Instructions for the task: Some lines in the entries contain the word "recurring". Copy all of them.

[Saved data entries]
--- START ---

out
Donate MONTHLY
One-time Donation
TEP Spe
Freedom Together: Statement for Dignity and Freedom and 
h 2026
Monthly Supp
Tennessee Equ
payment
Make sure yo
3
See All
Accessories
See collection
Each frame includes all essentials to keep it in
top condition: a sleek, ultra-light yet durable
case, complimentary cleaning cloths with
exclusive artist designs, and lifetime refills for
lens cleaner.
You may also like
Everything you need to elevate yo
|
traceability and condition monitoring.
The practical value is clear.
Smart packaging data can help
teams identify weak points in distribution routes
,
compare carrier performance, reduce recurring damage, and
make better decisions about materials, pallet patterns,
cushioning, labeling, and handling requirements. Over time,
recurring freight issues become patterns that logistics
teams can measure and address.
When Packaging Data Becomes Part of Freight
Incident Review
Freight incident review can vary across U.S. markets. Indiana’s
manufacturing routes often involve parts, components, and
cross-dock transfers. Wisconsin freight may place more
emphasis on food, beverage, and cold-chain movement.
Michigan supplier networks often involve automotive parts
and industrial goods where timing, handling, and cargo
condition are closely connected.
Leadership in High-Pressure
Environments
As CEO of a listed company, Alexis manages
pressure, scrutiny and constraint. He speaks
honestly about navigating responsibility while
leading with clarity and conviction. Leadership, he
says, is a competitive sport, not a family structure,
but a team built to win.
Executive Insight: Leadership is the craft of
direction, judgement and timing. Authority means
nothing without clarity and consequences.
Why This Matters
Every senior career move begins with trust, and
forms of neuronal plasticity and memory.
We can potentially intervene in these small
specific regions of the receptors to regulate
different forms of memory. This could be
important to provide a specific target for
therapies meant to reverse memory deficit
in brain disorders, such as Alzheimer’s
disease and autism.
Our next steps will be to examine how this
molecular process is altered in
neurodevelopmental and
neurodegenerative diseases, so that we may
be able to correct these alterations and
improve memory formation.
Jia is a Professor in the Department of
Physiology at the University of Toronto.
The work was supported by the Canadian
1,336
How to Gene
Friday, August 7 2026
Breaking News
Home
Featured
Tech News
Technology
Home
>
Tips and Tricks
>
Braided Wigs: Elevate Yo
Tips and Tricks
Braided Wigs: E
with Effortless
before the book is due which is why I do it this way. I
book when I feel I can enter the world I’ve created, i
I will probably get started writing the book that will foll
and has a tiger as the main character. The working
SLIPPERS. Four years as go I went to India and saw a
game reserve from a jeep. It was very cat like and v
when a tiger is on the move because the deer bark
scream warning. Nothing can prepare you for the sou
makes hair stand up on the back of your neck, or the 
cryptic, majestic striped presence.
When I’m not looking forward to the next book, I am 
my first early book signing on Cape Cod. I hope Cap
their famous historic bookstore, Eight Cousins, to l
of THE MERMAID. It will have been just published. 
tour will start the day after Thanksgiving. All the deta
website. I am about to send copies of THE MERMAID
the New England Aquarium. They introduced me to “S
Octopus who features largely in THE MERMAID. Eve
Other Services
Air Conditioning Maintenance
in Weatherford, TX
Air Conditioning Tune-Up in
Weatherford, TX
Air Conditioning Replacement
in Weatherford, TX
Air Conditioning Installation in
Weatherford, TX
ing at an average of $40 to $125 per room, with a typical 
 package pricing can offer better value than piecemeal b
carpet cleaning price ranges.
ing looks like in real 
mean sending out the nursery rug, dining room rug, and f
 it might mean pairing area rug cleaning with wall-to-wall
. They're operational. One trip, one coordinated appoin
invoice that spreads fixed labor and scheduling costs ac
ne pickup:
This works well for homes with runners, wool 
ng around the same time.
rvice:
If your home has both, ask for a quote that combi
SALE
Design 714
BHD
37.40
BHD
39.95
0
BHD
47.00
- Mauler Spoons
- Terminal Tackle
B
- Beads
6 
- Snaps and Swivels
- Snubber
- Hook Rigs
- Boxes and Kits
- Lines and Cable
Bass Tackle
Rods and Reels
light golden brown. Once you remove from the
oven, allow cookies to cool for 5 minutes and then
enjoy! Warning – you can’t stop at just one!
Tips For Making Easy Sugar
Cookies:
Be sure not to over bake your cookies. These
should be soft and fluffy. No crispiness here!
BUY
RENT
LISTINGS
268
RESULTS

--- END ---

Output of the task:
compare carrier performance, reduce recurring damage, and
recurring freight issues become patterns that logistics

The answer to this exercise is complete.